### [ENTRIES SHOWN]

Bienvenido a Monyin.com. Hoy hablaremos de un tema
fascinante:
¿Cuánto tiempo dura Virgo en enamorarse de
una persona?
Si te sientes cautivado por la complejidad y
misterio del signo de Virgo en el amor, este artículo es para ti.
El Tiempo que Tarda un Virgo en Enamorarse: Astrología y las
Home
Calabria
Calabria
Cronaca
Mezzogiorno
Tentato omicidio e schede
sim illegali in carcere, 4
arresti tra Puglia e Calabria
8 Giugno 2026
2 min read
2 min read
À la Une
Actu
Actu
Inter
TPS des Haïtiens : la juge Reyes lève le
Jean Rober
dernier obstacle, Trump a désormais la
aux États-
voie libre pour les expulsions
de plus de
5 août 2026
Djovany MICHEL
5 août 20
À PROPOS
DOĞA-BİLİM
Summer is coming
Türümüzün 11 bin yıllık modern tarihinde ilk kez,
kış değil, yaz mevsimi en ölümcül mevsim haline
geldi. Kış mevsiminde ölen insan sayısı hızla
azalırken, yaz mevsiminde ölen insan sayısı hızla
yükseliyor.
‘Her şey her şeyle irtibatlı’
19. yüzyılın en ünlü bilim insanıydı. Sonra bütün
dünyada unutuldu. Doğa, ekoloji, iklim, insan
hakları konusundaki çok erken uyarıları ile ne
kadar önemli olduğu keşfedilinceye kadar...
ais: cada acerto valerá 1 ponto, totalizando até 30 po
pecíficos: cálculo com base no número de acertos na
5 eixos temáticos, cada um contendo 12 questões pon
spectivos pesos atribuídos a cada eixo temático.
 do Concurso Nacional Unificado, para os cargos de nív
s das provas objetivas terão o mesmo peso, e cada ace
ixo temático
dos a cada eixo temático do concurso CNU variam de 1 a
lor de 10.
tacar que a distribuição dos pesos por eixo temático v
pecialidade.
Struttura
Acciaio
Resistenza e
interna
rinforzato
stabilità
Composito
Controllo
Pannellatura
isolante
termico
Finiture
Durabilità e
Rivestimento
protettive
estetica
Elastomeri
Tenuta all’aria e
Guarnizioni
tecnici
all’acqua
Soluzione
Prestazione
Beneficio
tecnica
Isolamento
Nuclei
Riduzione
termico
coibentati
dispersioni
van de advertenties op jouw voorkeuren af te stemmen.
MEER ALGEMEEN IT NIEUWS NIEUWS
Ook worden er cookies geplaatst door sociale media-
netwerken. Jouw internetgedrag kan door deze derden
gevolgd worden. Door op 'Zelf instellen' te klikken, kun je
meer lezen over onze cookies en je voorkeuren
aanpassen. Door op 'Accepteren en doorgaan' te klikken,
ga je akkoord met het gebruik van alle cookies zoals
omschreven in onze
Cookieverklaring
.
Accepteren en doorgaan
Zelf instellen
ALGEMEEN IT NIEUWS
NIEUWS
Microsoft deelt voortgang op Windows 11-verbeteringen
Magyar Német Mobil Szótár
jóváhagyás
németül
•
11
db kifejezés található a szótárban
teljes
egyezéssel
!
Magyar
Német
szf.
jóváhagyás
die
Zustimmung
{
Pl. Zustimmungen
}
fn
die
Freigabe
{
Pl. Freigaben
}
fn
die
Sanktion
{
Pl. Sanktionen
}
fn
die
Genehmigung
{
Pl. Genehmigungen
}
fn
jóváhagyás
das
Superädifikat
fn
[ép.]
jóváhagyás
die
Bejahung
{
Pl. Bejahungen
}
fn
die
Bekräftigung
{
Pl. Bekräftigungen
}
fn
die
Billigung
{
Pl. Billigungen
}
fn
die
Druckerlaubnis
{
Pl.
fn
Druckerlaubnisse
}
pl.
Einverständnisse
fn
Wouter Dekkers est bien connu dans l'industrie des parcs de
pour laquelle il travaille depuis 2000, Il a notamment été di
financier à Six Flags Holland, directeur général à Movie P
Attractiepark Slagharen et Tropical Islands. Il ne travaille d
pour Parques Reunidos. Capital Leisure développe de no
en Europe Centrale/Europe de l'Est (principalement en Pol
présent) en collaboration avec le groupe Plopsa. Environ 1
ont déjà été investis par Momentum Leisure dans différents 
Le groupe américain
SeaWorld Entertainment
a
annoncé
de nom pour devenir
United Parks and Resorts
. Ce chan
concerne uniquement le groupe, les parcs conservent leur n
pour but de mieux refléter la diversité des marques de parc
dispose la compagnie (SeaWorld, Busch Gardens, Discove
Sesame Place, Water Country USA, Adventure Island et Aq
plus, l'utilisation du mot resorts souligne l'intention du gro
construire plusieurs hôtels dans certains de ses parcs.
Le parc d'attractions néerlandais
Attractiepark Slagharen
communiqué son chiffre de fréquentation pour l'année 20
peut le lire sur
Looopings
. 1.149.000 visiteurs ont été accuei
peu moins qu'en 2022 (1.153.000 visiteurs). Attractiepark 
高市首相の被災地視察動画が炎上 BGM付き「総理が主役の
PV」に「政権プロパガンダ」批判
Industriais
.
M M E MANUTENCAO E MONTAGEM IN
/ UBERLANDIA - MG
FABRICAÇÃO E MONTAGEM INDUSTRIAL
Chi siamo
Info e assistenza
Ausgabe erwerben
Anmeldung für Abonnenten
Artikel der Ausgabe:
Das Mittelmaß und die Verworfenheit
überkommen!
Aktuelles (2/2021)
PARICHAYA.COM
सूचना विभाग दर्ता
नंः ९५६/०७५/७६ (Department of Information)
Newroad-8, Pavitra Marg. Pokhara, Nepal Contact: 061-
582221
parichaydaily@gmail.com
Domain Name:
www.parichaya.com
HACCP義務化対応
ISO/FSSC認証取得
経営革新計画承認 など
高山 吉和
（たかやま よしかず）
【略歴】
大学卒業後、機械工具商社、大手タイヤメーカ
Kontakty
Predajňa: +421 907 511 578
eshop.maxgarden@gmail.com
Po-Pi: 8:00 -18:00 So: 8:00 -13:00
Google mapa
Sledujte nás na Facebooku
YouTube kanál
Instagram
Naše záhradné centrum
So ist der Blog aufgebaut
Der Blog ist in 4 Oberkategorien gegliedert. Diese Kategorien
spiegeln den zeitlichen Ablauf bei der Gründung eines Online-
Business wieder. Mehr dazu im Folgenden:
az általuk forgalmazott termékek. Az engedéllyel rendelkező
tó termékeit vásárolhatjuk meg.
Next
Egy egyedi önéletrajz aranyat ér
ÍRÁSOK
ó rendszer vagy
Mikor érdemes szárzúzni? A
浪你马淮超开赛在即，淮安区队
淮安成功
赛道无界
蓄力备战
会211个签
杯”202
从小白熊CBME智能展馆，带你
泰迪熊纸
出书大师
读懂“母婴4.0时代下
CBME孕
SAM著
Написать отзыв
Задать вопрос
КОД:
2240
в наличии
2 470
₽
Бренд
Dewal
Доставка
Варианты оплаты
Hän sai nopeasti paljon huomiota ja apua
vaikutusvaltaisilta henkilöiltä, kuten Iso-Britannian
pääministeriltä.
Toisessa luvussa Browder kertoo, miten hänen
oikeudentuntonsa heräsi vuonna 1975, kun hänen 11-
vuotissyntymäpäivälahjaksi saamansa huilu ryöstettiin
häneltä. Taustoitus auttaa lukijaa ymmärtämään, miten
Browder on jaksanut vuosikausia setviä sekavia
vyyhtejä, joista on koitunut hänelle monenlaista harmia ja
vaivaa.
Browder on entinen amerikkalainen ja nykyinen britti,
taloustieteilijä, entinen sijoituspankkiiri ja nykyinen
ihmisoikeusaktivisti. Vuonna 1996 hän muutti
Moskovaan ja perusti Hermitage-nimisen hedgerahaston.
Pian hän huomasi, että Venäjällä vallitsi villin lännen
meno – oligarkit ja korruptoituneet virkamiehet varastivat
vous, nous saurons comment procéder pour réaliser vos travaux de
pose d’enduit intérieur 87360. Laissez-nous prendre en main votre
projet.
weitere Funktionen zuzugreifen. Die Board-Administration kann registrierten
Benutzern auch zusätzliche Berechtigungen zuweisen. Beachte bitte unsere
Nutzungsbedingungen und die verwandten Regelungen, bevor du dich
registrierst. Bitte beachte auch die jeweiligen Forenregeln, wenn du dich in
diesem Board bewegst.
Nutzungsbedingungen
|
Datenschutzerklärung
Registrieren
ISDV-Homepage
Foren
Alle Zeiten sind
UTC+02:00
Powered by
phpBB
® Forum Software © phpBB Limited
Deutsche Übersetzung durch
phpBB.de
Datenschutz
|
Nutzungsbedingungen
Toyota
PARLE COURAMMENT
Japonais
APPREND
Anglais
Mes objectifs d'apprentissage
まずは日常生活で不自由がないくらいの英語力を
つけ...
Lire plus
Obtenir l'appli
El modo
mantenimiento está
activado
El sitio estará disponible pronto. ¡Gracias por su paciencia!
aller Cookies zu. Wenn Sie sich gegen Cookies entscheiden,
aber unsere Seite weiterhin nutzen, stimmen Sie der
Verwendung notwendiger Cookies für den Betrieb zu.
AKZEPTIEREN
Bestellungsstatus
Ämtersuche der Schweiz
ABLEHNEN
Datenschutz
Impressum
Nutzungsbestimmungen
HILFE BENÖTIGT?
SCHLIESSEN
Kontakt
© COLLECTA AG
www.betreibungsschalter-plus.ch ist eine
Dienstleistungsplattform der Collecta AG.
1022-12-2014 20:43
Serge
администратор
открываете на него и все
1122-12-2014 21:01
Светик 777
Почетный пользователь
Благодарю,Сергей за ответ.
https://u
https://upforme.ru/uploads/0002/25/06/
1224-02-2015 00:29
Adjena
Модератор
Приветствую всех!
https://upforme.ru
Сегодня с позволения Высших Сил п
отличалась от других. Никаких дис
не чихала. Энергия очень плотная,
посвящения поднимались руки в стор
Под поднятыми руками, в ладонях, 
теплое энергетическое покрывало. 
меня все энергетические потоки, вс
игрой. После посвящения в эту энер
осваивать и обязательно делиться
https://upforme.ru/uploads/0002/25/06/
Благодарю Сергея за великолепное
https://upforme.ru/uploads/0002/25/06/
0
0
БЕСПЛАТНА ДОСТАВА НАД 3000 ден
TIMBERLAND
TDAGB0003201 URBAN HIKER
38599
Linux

### [TASK GOAL]
Exactly as written, reproduce the lines of the data above from the first line through the line where "arresti tra Puglia e Calabria" appears.

### [EXPECTED ANSWER]
Bienvenido a Monyin.com. Hoy hablaremos de un tema
fascinante:
¿Cuánto tiempo dura Virgo en enamorarse de
una persona?
Si te sientes cautivado por la complejidad y
misterio del signo de Virgo en el amor, este artículo es para ti.
El Tiempo que Tarda un Virgo en Enamorarse: Astrología y las
Home
Calabria
Calabria
Cronaca
Mezzogiorno
Tentato omicidio e schede
sim illegali in carcere, 4
arresti tra Puglia e Calabria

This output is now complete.